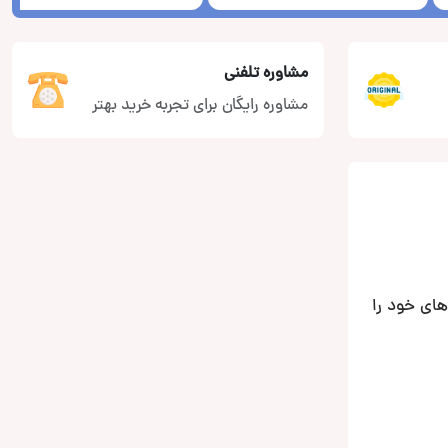
مشاوره تلفنی
مشاوره رایگان برای تجربه خرید بهتر
ای خود را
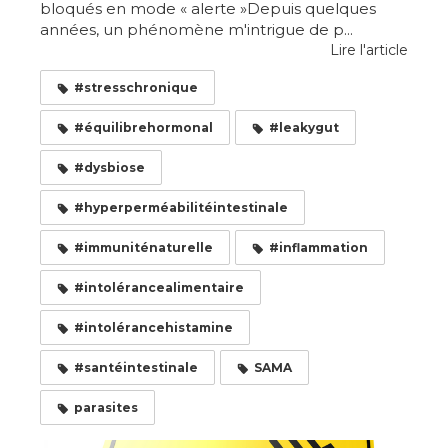
bloqués en mode « alerte »Depuis quelques
années, un phénomène m'intrigue de p...
Lire l'article
#stresschronique
#équilibrehormonal
#leakygut
#dysbiose
#hyperperméabilitéintestinale
#immuniténaturelle
#inflammation
#intolérancealimentaire
#intolérancehistamine
#santéintestinale
SAMA
parasites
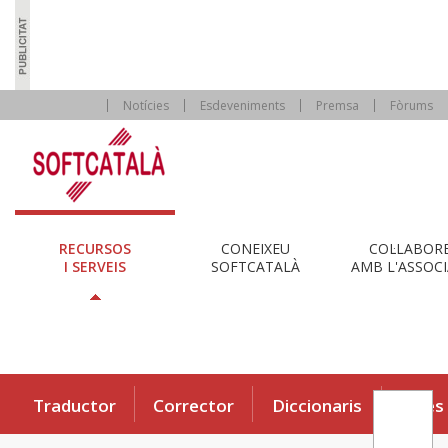
Notícies
Esdeveniments
Premsa
Fòrums
RECURSOS
CONEIXEU
COL·LABOR
I SERVEIS
SOFTCATALÀ
AMB L'ASSOCI
Traductor
Corrector
Diccionaris
Eines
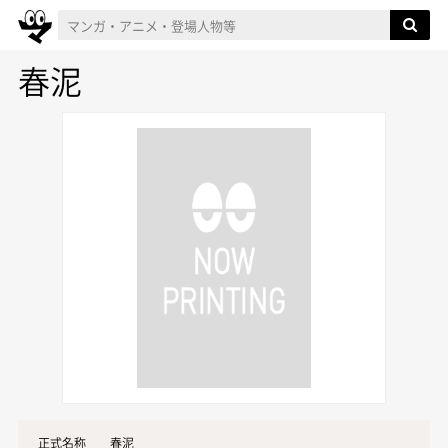
春泥
正式名称
春泥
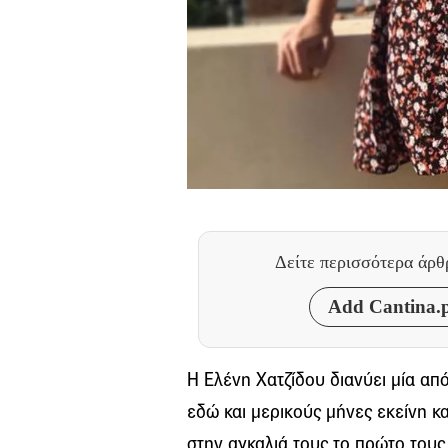
Δείτε περισσότερα άρ
Add Cantina.p
Η Ελένη Χατζίδου διανύει μία απ
εδώ και μερικούς μήνες εκείνη κ
στην αγκαλιά τους το πρώτο τους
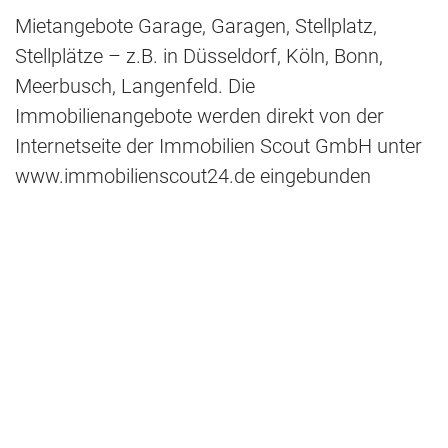
Mietangebote Garage, Garagen, Stellplatz,
Stellplätze – z.B. in Düsseldorf, Köln, Bonn,
Meerbusch, Langenfeld. Die
Immobilienangebote werden direkt von der
Internetseite der Immobilien Scout GmbH unter
www.immobilienscout24.de eingebunden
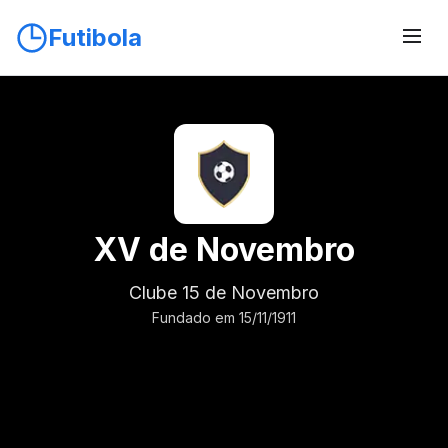
Futibola
XV de Novembro
Clube 15 de Novembro
Fundado em 15/11/1911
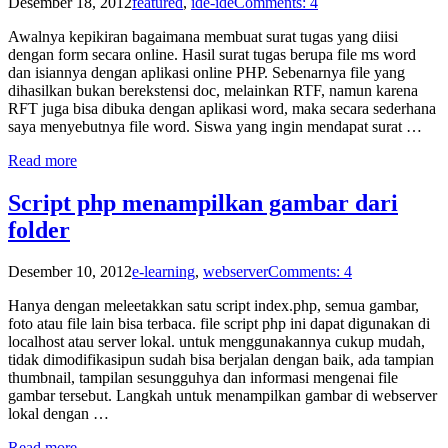
Desember 18, 2012
featured
,
ide-ide
Comments: 4
Awalnya kepikiran bagaimana membuat surat tugas yang diisi
dengan form secara online. Hasil surat tugas berupa file ms word
dan isiannya dengan aplikasi online PHP. Sebenarnya file yang
dihasilkan bukan berekstensi doc, melainkan RTF, namun karena
RFT juga bisa dibuka dengan aplikasi word, maka secara sederhana
saya menyebutnya file word. Siswa yang ingin mendapat surat …
Read more
Script php menampilkan gambar dari
folder
Desember 10, 2012
e-learning
,
webserver
Comments: 4
Hanya dengan meleetakkan satu script index.php, semua gambar,
foto atau file lain bisa terbaca. file script php ini dapat digunakan di
localhost atau server lokal. untuk menggunakannya cukup mudah,
tidak dimodifikasipun sudah bisa berjalan dengan baik, ada tampian
thumbnail, tampilan sesungguhya dan informasi mengenai file
gambar tersebut. Langkah untuk menampilkan gambar di webserver
lokal dengan …
Read more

**TASK TO COMPLETE**
Beginning at the line with "bloqués en mode" and ending at the line with "#intolérancealimentaire", reproduce each line of the data above exactly, and add no other lines.

**EXERCISE ANSWER**
bloqués en mode « alerte »Depuis quelques
années, un phénomène m'intrigue de p...
Lire l'article
#stresschronique
#équilibrehormonal
#leakygut
#dysbiose
#hyperperméabilitéintestinale
#immuniténaturelle
#inflammation
#intolérancealimentaire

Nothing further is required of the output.